Fink’s business-centric appeal reminded me of Darrin Williams, CEO of Southern Bancorp and one of our state’s most prominent African American businessmen, who said, “The business case for diversity will do more than the moral case.” The business case for climate risk management may well do more than any scientific or political case.
Fink acknowledged crises and challenges he has witnessed in a 40-year career — “the inflation spikes of the 1970s and early 1980s, the Asian currency crisis in 1997, the dot-com bubble, and the global financial crisis” — and declared that “climate change is different.”
“Even if only a fraction of the projected impacts is realized, this is a much more structural, long-term crisis. Companies, investors, and governments must prepare for a significant reallocation of capital,” he wrote, with the last sentence in boldface type.
Government action, he said, “will generally define the speed with which we move to a low-carbon economy,” and it will require “a coordinated, international response from governments, aligned with the goals of the Paris Agreement.” (Yes, the one that the U.S. is set to exit the day after the presidential election.)
Fink did more than just ask CEOs to think strategically about climate risk. He referred them to a letter that BlackRock sent to its clients on the same day announcing that sustainability in the face of “the global transition to a low-carbon economy” would be a factor in BlackRock investment decisions.
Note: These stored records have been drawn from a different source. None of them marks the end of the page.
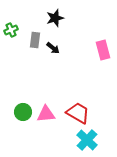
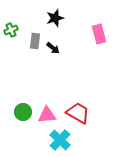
gray rectangle: moved 1 px down
pink rectangle: moved 4 px left, 16 px up
pink triangle: moved 1 px right, 1 px down
cyan cross: moved 27 px left
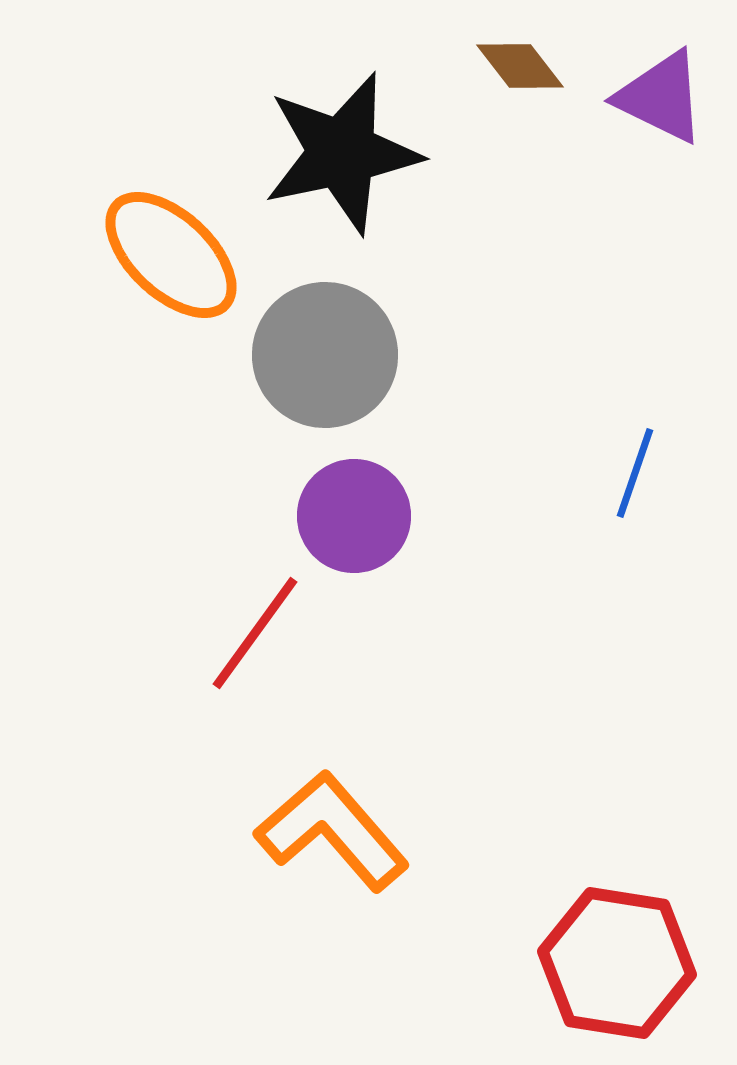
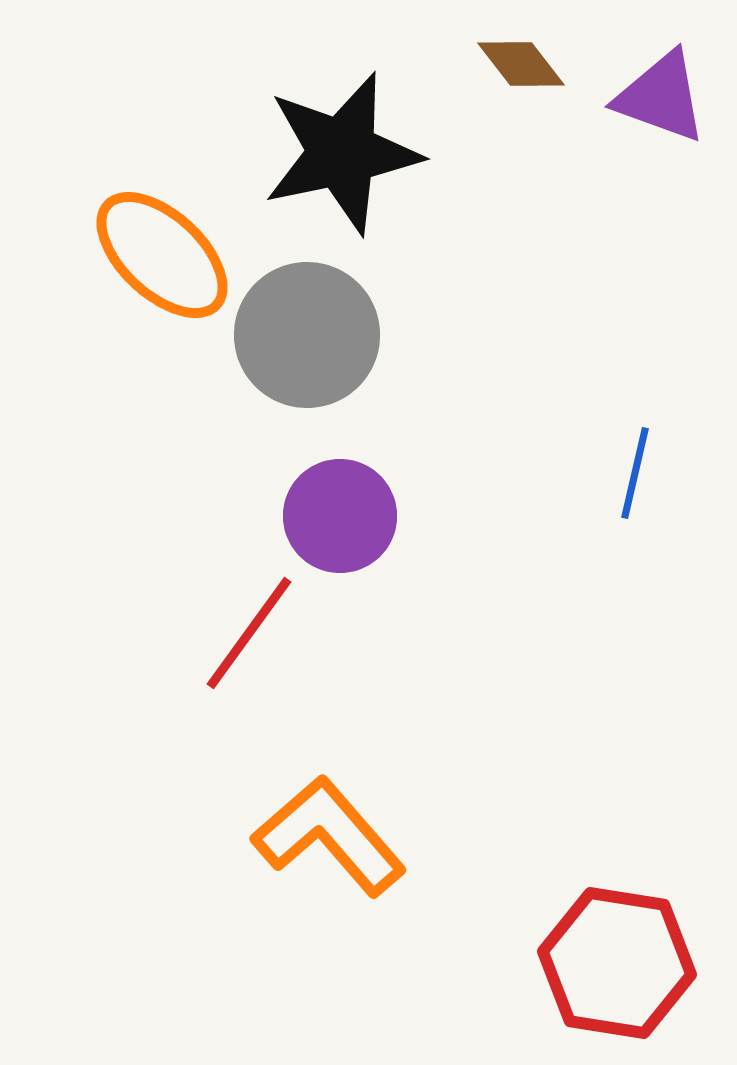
brown diamond: moved 1 px right, 2 px up
purple triangle: rotated 6 degrees counterclockwise
orange ellipse: moved 9 px left
gray circle: moved 18 px left, 20 px up
blue line: rotated 6 degrees counterclockwise
purple circle: moved 14 px left
red line: moved 6 px left
orange L-shape: moved 3 px left, 5 px down
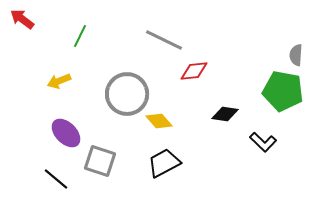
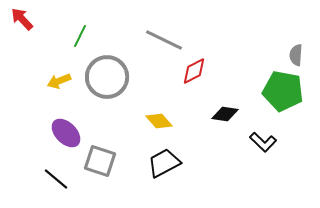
red arrow: rotated 10 degrees clockwise
red diamond: rotated 20 degrees counterclockwise
gray circle: moved 20 px left, 17 px up
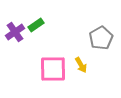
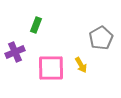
green rectangle: rotated 35 degrees counterclockwise
purple cross: moved 20 px down; rotated 12 degrees clockwise
pink square: moved 2 px left, 1 px up
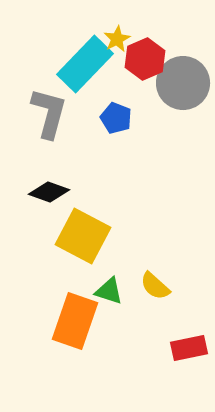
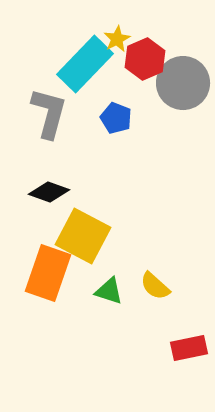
orange rectangle: moved 27 px left, 48 px up
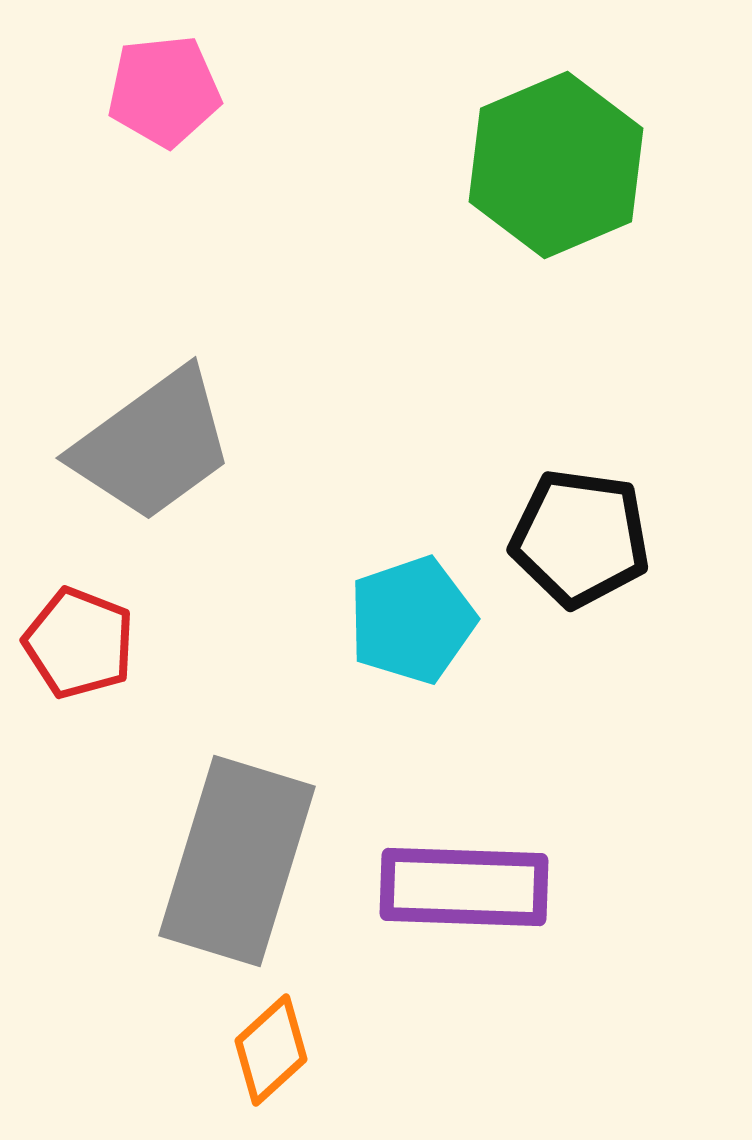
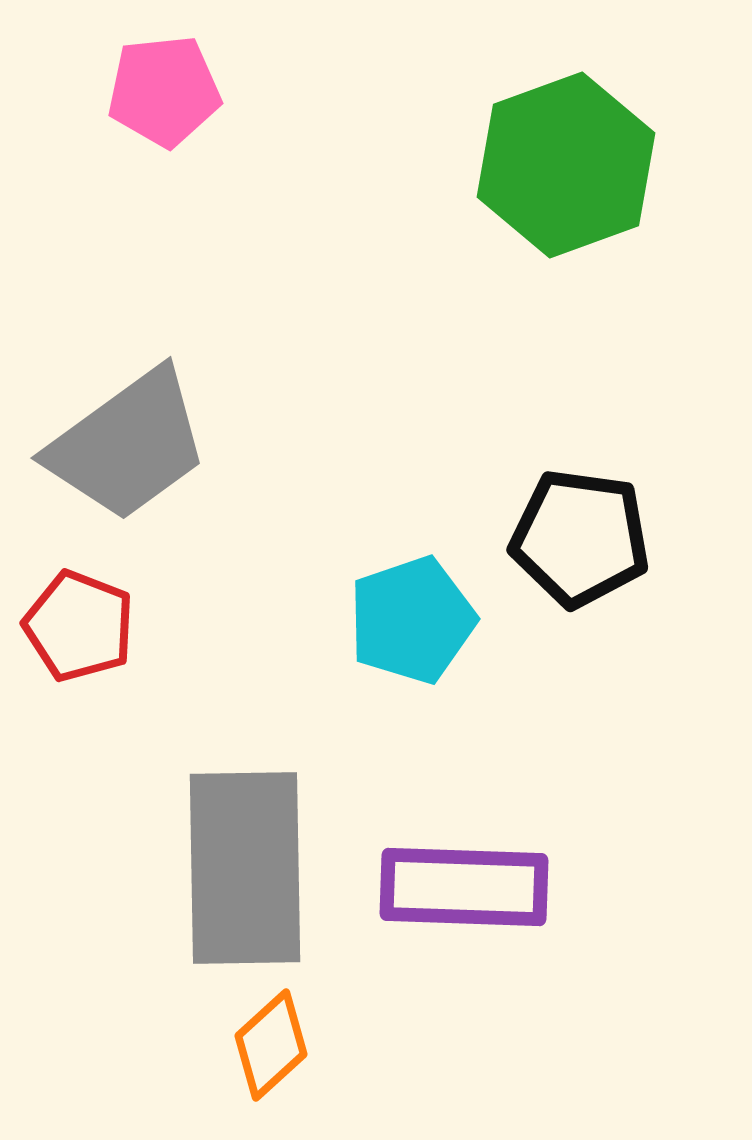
green hexagon: moved 10 px right; rotated 3 degrees clockwise
gray trapezoid: moved 25 px left
red pentagon: moved 17 px up
gray rectangle: moved 8 px right, 7 px down; rotated 18 degrees counterclockwise
orange diamond: moved 5 px up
“Because sustainable investment options have the potential to offer clients better outcomes, we are making sustainability integral to the way BlackRock manages risk, constructs portfolios, designs products, and engages with companies. We believe that sustainability should be our new standard for investing,” the company told clients. That last sentence was in boldface type, too.
If I’m reading this right, BlackRock won’t be betting on climate change denialists — or on companies that refuse to plan for a future economy that is different from the one we’re all accustomed to.
On the same day that Larry Fink gave the corporate world notice that BlackRock money would follow sustainability, the man who decided that the world’s largest economy would not be bound by the Paris Agreement continued his assaults on sustainability.
At a rally in Milwaukee, President Trump criticized modern plumbing, lightbulbs and kitchen appliances. His earlier suggestion that toilets have to be flushed “10 times, 15 times” could be dismissed as a silly exaggeration, but the idea that dishwashers have to be run repeatedly is fact-free performance art.
We recently replaced a 1980 toilet at Chez Moritz, and the new one flushes better than the old one. My dishwasher — nothing fancy — cleans dishes just fine. And one of my life’s great regrets is that it took me so long to replace the original fluorescent light fixtures in the kitchen, laundry room and garage with LEDs.